**Exercise description:** What you return should be the full listing, word for word, without a single image.

**Supplied information:**

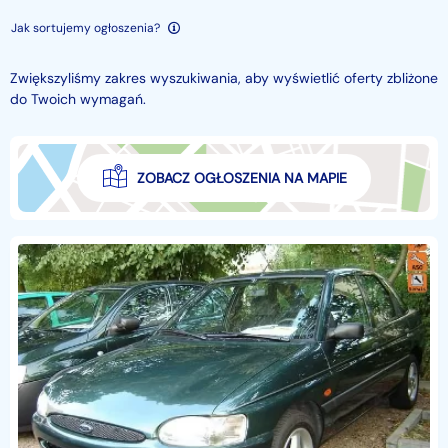
Jak sortujemy ogłoszenia?
Zwiększyliśmy zakres wyszukiwania, aby wyświetlić oferty zbliżone
do Twoich wymagań.
ZOBACZ OGŁOSZENIA NA MAPIE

**Solution to this task:**
Jak sortujemy ogłoszenia?
Zwiększyliśmy zakres wyszukiwania, aby wyświetlić oferty zbliżone
do Twoich wymagań.
ZOBACZ OGŁOSZENIA NA MAPIE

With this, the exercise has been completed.